ASSIGNMENT
Return nothing but the lines from the one with "Copyright © 2013-2026 Developed by: iDevelop" through the one with "Levantinska SJön, Liguriska Havet, Norske" in the data below, word for word and without pictures.

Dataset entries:
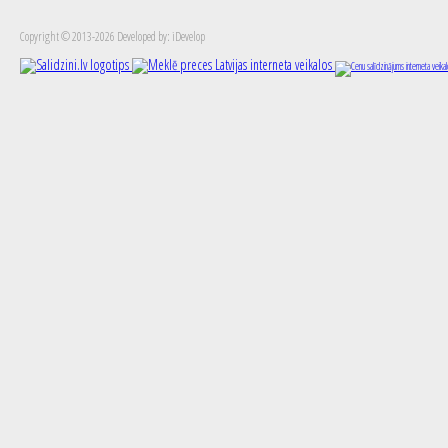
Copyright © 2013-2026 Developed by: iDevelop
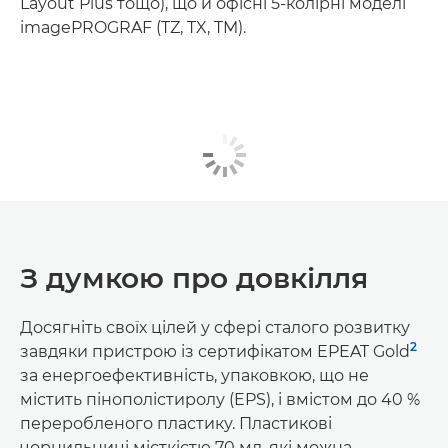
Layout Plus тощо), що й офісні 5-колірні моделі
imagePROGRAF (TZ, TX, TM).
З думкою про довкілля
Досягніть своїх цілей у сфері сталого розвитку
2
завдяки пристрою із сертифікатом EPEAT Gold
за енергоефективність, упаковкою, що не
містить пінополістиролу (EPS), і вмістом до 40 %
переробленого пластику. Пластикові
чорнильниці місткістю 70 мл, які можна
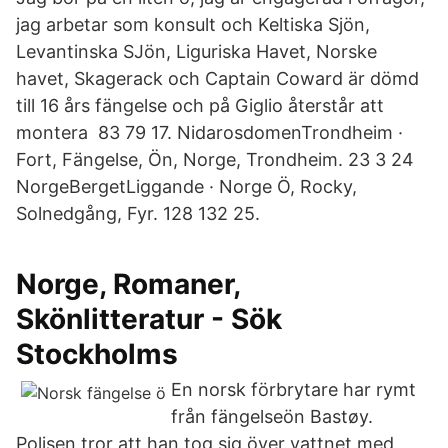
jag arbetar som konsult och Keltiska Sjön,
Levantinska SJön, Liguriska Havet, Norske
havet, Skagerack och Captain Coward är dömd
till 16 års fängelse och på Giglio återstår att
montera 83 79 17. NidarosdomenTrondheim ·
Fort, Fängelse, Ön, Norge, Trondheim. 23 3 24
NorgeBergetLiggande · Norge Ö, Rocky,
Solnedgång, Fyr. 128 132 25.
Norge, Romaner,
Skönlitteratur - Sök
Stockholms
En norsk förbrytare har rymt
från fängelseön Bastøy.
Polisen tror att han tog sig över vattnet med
...
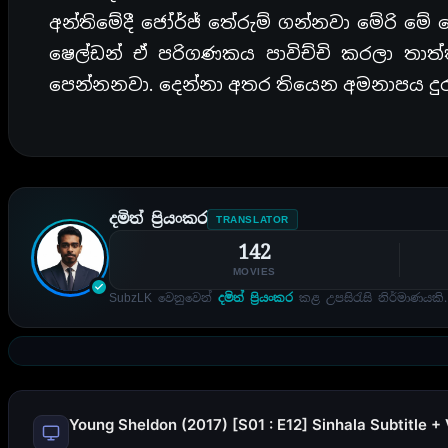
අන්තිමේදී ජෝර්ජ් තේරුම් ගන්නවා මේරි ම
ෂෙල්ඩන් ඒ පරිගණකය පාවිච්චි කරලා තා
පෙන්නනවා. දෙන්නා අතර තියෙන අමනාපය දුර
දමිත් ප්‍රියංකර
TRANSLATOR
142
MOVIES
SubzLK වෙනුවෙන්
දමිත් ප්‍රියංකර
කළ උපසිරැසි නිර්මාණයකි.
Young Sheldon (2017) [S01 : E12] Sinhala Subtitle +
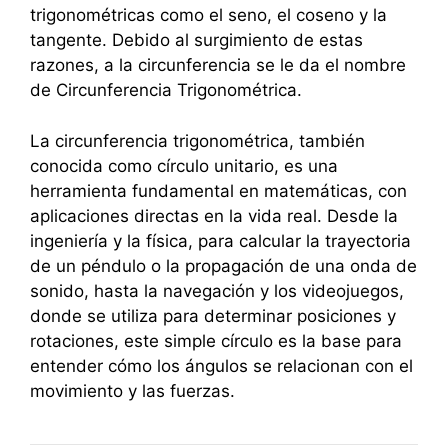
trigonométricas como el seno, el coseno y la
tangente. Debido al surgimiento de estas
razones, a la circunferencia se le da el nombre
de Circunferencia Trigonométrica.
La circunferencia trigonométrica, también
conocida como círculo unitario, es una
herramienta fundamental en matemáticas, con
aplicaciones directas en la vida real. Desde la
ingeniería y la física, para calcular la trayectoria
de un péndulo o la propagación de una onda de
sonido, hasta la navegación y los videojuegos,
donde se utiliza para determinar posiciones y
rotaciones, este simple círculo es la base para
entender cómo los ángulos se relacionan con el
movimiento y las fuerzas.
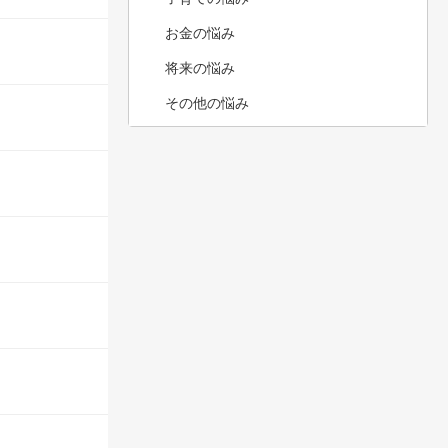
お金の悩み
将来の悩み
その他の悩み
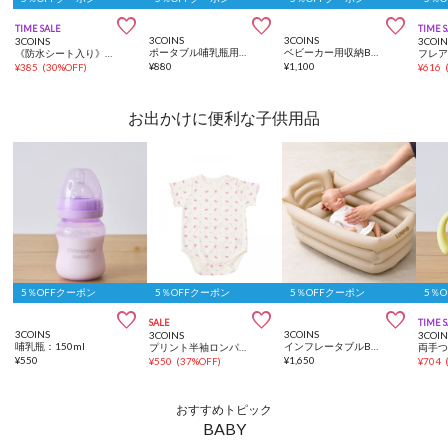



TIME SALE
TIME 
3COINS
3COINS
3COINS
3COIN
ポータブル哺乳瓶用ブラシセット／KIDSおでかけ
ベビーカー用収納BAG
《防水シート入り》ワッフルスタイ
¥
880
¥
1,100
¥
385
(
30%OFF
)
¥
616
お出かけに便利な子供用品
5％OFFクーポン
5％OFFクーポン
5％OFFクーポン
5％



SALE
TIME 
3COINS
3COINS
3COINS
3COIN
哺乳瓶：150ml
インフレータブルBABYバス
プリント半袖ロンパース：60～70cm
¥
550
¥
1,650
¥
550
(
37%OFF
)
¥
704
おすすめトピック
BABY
* * *
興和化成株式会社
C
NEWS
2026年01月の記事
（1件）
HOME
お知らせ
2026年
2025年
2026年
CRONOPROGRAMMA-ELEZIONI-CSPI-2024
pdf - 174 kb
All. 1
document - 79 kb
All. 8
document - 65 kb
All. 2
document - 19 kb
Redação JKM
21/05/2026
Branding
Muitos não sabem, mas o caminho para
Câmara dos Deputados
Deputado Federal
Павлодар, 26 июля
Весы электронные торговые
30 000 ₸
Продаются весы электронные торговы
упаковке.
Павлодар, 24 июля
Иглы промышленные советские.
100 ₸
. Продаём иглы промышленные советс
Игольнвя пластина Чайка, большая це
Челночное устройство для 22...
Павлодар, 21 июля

SOLVED EXERCISE
Copyright © 2013-2026 Developed by: iDevelop
Layout Plus тощо), що й офісні 5-колірні моделі
imagePROGRAF (TZ, TX, TM).
З думкою про довкілля
Досягніть своїх цілей у сфері сталого розвитку
2
завдяки пристрою із сертифікатом EPEAT Gold
за енергоефективність, упаковкою, що не
містить пінополістиролу (EPS), і вмістом до 40 %
переробленого пластику. Пластикові
чорнильниці місткістю 70 мл, які можна
jag arbetar som konsult och Keltiska Sjön,
Levantinska SJön, Liguriska Havet, Norske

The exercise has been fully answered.